Image credit: Matias Jacobi / Unsplash
Analía Isabel Gerbaudo, Professor of Literary Theory and Didactics of Language and Literature at the National University of Litoral, Argentina, has been appointed as Global South Visiting Fellow at TORCH (The Oxford Research Centre in the Humanities).
The Global South visitor scheme, which sits in TORCH, is part of a wider aim to diversify the curriculum in Oxford’s humanities departments. The scheme is funded by the Andrew W. Mellon Foundation and is part of TORCH’s ‘Humanities & Identities’ series.
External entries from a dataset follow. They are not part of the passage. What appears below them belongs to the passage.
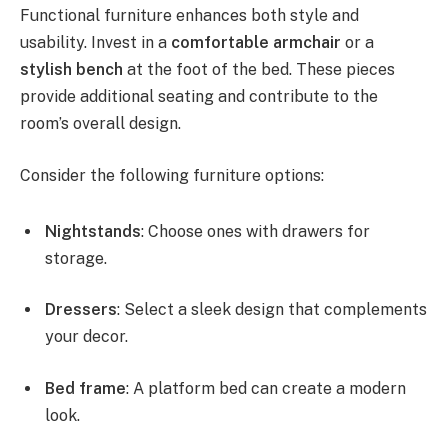
Functional furniture enhances both style and
usability. Invest in a
comfortable armchair
or a
stylish bench
at the foot of the bed. These pieces
provide additional seating and contribute to the
room’s overall design.
Consider the following furniture options:
Nightstands
: Choose ones with drawers for
storage.
Dressers
: Select a sleek design that complements
your decor.
Bed frame
: A platform bed can create a modern
look.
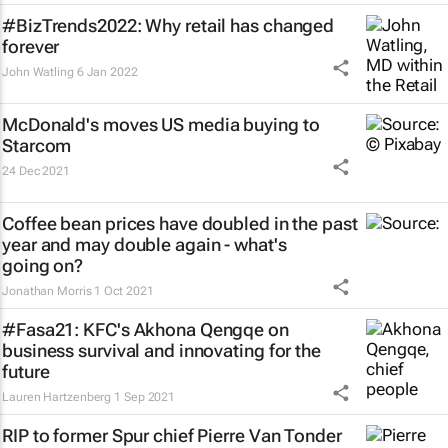
#BizTrends2022: Why retail has changed
forever
John Watling
6 Jan 2022
McDonald's moves US media buying to
Starcom
24 Dec 2021
Coffee bean prices have doubled in the past
year and may double again - what's
going on?
Jonathan Morris
1 Oct 2021
#Fasa21: KFC's Akhona Qengqe on
business survival and innovating for the
future
Lauren Hartzenberg
1 Sep 2021
RIP to former Spur chief Pierre Van Tonder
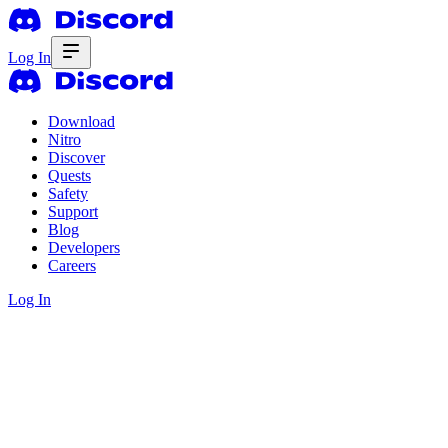
Log In
Download
Nitro
Discover
Quests
Safety
Support
Blog
Developers
Careers
Log In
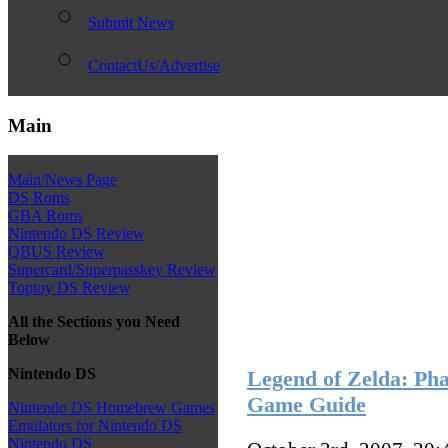
Submit News
ContactUs/Advertise
Main
Main/News Page
DS Roms
GBA Roms
Nintendo DS Review
QBUS Review
Supercard/Superpasskey Review
Toptoy DS Review
All the Sections you Need
Below
Nintendo DS
Legend of Zelda: Pha
Game Guide
Nintendo DS Homebrew Games
Emulators for Nintendo DS
Nintendo DS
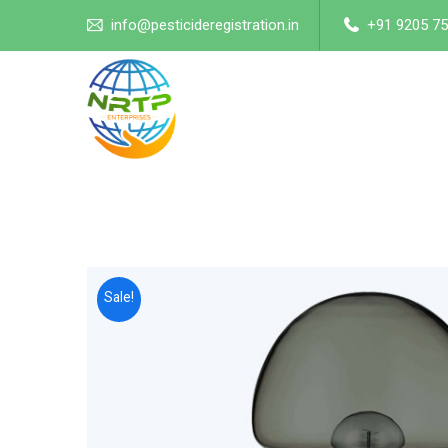
info@pesticideregistration.in
+91 9205 75
Sale!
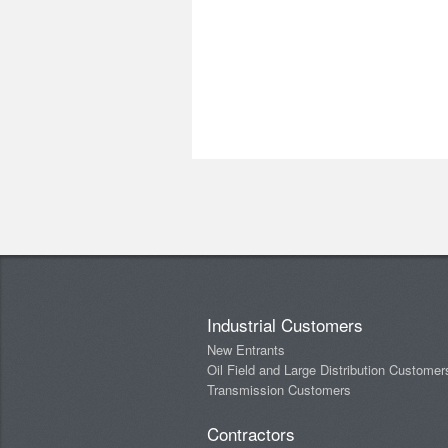
Industrial Customers
New Entrants
Oil Field and Large Distribution Customer
Transmission Customers
Contractors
Dr Gerbaudo’s work tackles the difficult, charged and extremely topical question of the relationship between literary studies and political activism. The belief that practising criticism constitutes an important form of activism shapes the mission of the online literary journal that Gerbaudo founded in 2014, El Taco en la Brea, of which she remains the chief editor. It is also reflected in her most recent work as director of the independent publishing house Vera cartonera, linked to the ‘cartonero’ publishing movement which promotes literacy, diversity and social integration in Latin America by providing books at affordable prices. Dr Gerbaudo’s academic and professional work is produced outside the metropolitan context of Buenos Aires and is committed to geographical and social inclusion. She is currently researching the circulation of literary theory and Argentine literature during the last dictatorship and in the post-dictatorship period, especially with regard to questions of censorship, clandestine circulation and translation of texts, and underground reading practices. Gerbaudo is also an active translator and a committed mediator of Argentine literature and cultural politics in the global sphere.
Dr Gerbaudo said: ‘I would like to express my gratitude to those who have helped me develop and draw attention to a topic that I have been researching since 2006, the year I was admitted to the National Council of Scientific and Technical Research (CONICET). I study how Argentine literature and literary theory were taught in public universities in the years following the end of the military dictatorship. More specifically, I am concerned with the “fantasies of nano-intervention” that inspired the practices which my research has contributed to highlighting. Thanks again to all the people involved in the TORCH project for this opportunity.’
Dr Stefano-Maria Evangelista (English), Professor Laura Marcus (English) and Professor Benjamin Bollig (Medieval and Modern Languages) are sponsoring Dr Gerbaudo’s term at the University. While Dr Gerbaudo’s research has recently been published in the Journal of World Literature, her stimulating work remains very little known in Britain. This Global South Visiting Fellowship will provide her with a platform to share her work with English-speaking audiences both within Oxford and more widely, and to engage in ongoing debates in Oxford's Humanities faculties concerning disciplinary and interdisciplinary formations, literary translation, dissemination and the widening of the canon. Dr Gerbaudo’s expertise challenges the Eurocentric model of comparative literature by concentrating on Argentina as a key player in the global transmission of ideas and texts.
Dr Gerbaudo will be based at Oxford’s Faculty of Medieval and Modern Languages and Trinity College during Michaelmas Term 2019.